**Data section**
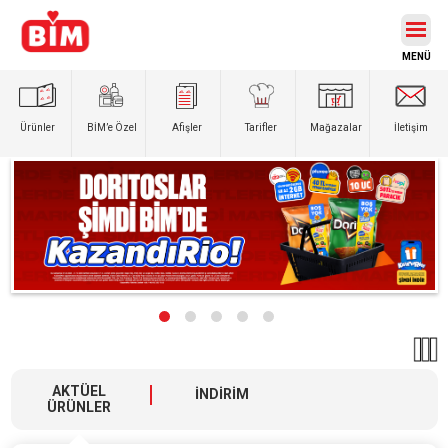
Ürünler
BİM’e
Özel
Afişler
Tarifler
Mağazalar
İletişim
AKTÜEL
İNDİRİM
ÜRÜNLER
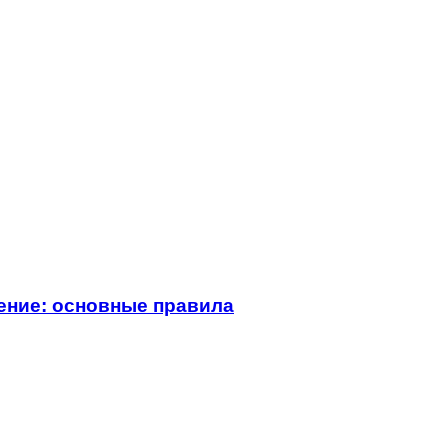
ение: основные правила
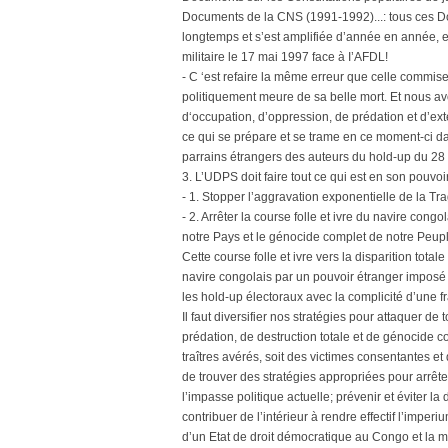
Documents de la CNS (1991-1992)...: tous ces Do
longtemps et s’est amplifiée d’année en année, e
militaire le 17 mai 1997 face à I’AFDL!
- C ‘est refaire la même erreur que celle commi
politiquement meure de sa belle mort. Et nous avo
d‘occupation, d’oppression, de prédation et d’ex
ce qui se prépare et se trame en ce moment-ci dans
parrains étrangers des auteurs du hold-up du 28 n
3. L’UDPS doit faire tout ce qui est en son pouvoir
- 1. Stopper l’aggravation exponentielle de la Tr
- 2. Arrêter la course folle et ivre du navire congo
notre Pays et le génocide complet de notre Peupl
Cette course folle et ivre vers la disparition tot
navire congolais par un pouvoir étranger imposé
les hold-up électoraux avec la complicité d’une fr
Il faut diversifier nos stratégies pour attaquer de 
prédation, de destruction totale et de génocide 
traîtres avérés, soit des victimes consentantes 
de trouver des stratégies appropriées pour arrêt
l’impasse politique actuelle; prévenir et éviter l
contribuer de l’intérieur à rendre effectif l’imp
d’un Etat de droit démocratique au Congo et la m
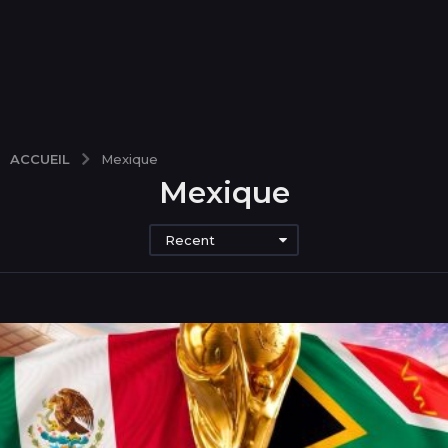
ACCUEIL
Mexique
Mexique
Recent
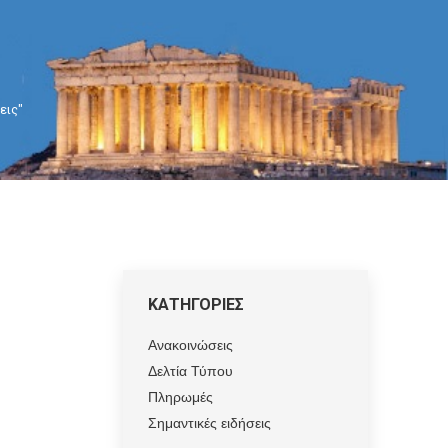
εις"
ΚΑΤΗΓΟΡΙΕΣ
Ανακοινώσεις
Δελτία Τύπου
Πληρωμές
Σημαντικές ειδήσεις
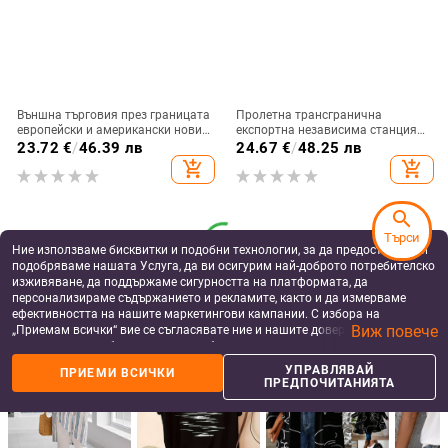
Външна търговия през границата
Пролетна трансгранична
европейски и американски нови
експортна независима станция
дамски ежедневни V-образни
Amazon Wish европейска и
23.72
€
/
46.39 лв
24.67
€
/
48.25 лв
деколтета обикновен пуловер
американска нова обикновена
add_shopping_cart
add_shopping_cart
дигитален печат елегантна горна
тениска с V-образно деколте
жилетка тениска
search
Търси
Ние използваме бисквитки и подобни технологии, за да предоставяме и
подобряваме нашата Услуга, да ви осигурим най-доброто потребителско
изживяване, да поддържаме сигурността на платформата, да
персонализираме съдържанието и рекламите, както и да измерваме
ефективността на нашите маркетингови кампании. С избора на
Виж повече
„Приемам всички“ вие се съгласявате ние и нашите доверени партньори
more_vert
more
Още от Дамски блузи и тениски
да съхраняваме бисквитки и подобни технологии на вашето устройство
за рекламни и аналитични цели. Можете по всяко време да управлявате
УПРАВЛЯВАЙ
ПРИЕМИ ВСИЧКИ
своите предпочитания, като натиснете „Управлявай предпочитанията“.
ПРЕДПОЧИТАНИЯТА
За повече информация, моля, вижте нашата
Политика за защита на
данните
.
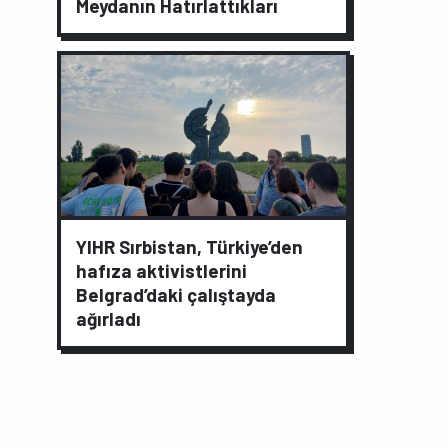
Meydanın Hatırlattıkları
YIHR Sırbistan, Türkiye’den
hafıza aktivistlerini
Belgrad’daki çalıştayda
ağırladı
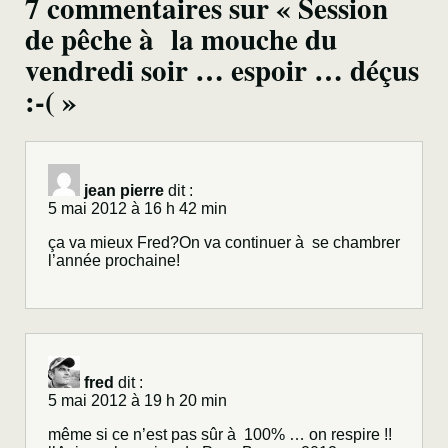
7 commentaires sur « Session
de pêche à la mouche du
vendredi soir … espoir … déçus
:-( »
jean pierre
dit :
5 mai 2012 à 16 h 42 min
ça va mieux Fred?On va continuer à se chambrer
l’année prochaine!
fred
dit :
5 mai 2012 à 19 h 20 min
même si ce n’est pas sûr à 100% … on respire !!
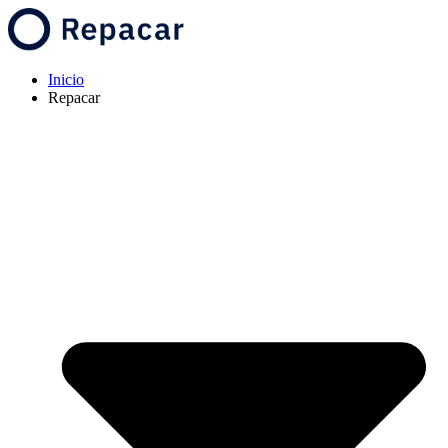
Inicio
Repacar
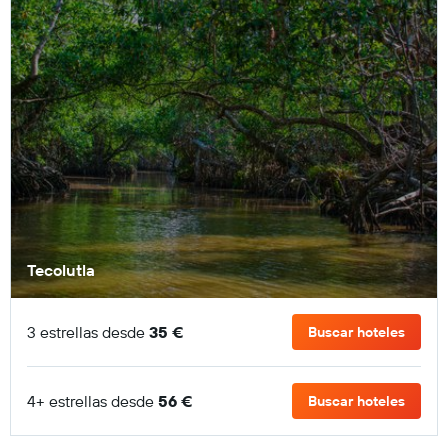
Tecolutla
3 estrellas desde
35 €
Buscar hoteles
4+ estrellas desde
56 €
Buscar hoteles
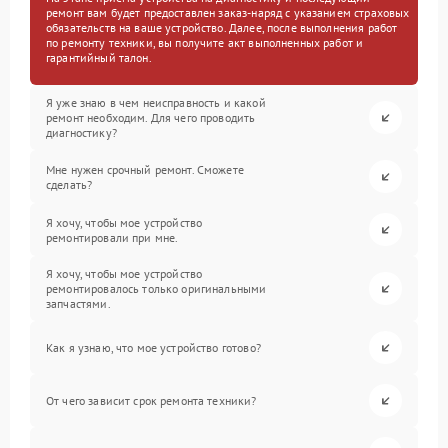
ремонт вам будет предоставлен заказ-наряд с указанием страховых
обязательств на ваше устройство. Далее, после выполнения работ
по ремонту техники, вы получите акт выполненных работ и
гарантийный талон.
Я уже знаю в чем неисправность и какой
ремонт необходим. Для чего проводить
диагностику?
Мне нужен срочный ремонт. Сможете
сделать?
Я хочу, чтобы мое устройство
ремонтировали при мне.
Я хочу, чтобы мое устройство
ремонтировалось только оригинальными
запчастями.
Как я узнаю, что мое устройство готово?
От чего зависит срок ремонта техники?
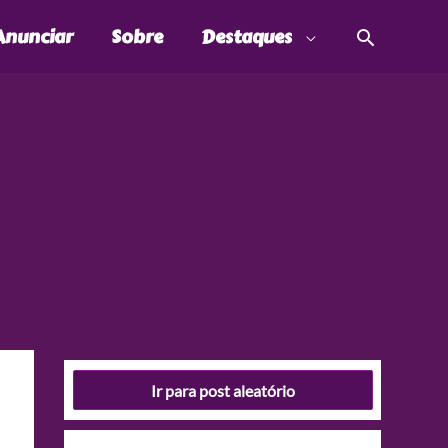
Pesquis
Anunciar
Sobre
Destaques
Ir para post aleatório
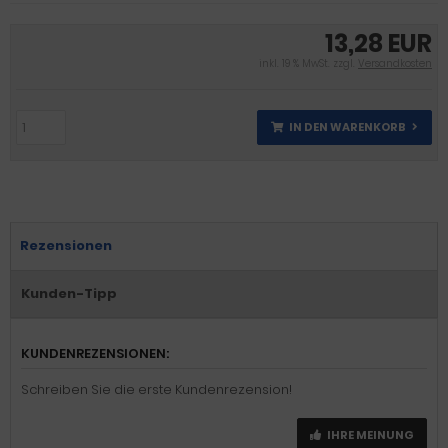
13,28 EUR
inkl. 19 % MwSt. zzgl.
Versandkosten
IN DEN WARENKORB
Rezensionen
Kunden-Tipp
KUNDENREZENSIONEN:
Schreiben Sie die erste Kundenrezension!
IHRE MEINUNG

**To do**
Only the line containing "Versandkosten" and the lines after it, up to and including the last line of the data, should appear in the answer, exactly as written.

**Expected answer**
Versandkosten
IN DEN WARENKORB
Rezensionen
Kunden-Tipp
KUNDENREZENSIONEN:
Schreiben Sie die erste Kundenrezension!
IHRE MEINUNG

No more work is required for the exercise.